An AWS outage having to do with an AWS Lambda function invocation impacted more than 100 services yesterday. The impact was felt across administrative, management, and functional services, including Amazon Relational Database Service, AWS Single Sign-On, AWS Identity and Access Management, AWS Certificate Manager, and more.
When and where did the outage occur?
The incident was first noted around 3 p.m. ET and resolved by 6:30 p.m. ET. It centered in the North Virginia facility and impacted numerous businesses on the East Coast served by this center. According to AWS, "We experienced increased error rates and latencies for multiple AWS Services in the US-EAST-1 Region.”
AWS narrowed down the root cause to be an issue with a subsystem responsible for capacity management for AWS Lambda, which caused errors directly for customers (including those using an API Gateway) and indirectly through other AWS services. Additionally, some users experienced authentication or sign-in errors when using the AWS Management Console or when trying to authenticate through Cognito or IAM STS. (Compounding matters all the more enjoyable, some customers experienced issues when attempting to initiate a Call or Chat to AWS Support.)

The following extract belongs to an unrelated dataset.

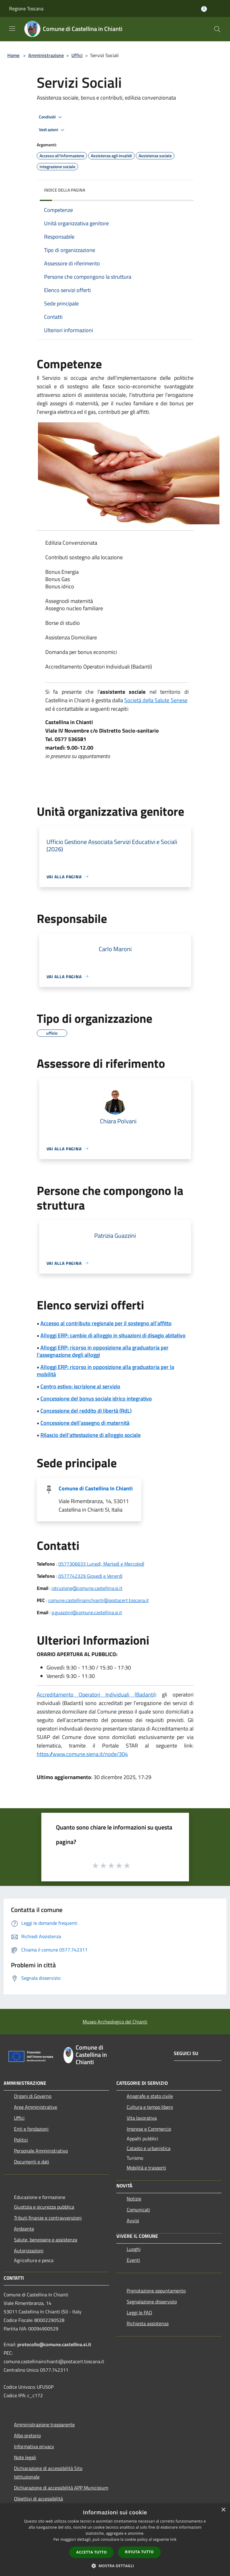 The width and height of the screenshot is (230, 2576). Describe the element at coordinates (133, 2260) in the screenshot. I see `Eventi` at that location.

By about 4:40 p.m. ET, the underlying issue with the subsystem responsible for AWS Lambda was resolved. It then took several hours to process the backlog of asynchronous Lambda invocations that accumulated during the event.
Pervasive AWS Lambda use made outage extensive
Multiple businesses and organizations, such as the Boston Globe and New York’s MTA, reported problems via Twitter.
Why the far-reaching impact across so many AWS services? Serverless computing, such as that offered by Amazon Lambda, is rising as organizations move to the cloud or modernize their applications by adopting cloud-native architectures.
Specifically, AWS Lambda is a serverless, event-driven compute service that lets enterprises run code for virtually any type of application or backend service without provisioning or managing servers. A company can trigger Lambda from over 200 AWS services and software as a service (SaaS) application and only pay for what they use.
As such, it is widely used. In fact, two in three companies are adopting serverless Lambda functions, according to Steve Dietz, field CTO at Sumo Logic, in an online talk. So, the outage and degraded performance had a double whammy. More companies are using serverless functions, and most of the cloud services they are incorporating into their applications and infrastructure are based on serverless capabilities.
A post-outage analysis
Unlike many of the previous cloud outages of the last year, this incident did not seem to be caused by a configuration error. The cause of some of those past events included a faulty configuration change (related to Border Gateway Protocol) on the backbone routers and a configuration change that impacted a provider's load-balancing systems. And some incidents were power-related.
In this case, it may have been an issue of limited capacity or excessive usage. AWS reported that it was experiencing increased error rates and latencies for multiple AWS Services, with the root cause as an issue with services invoking AWS Lambda.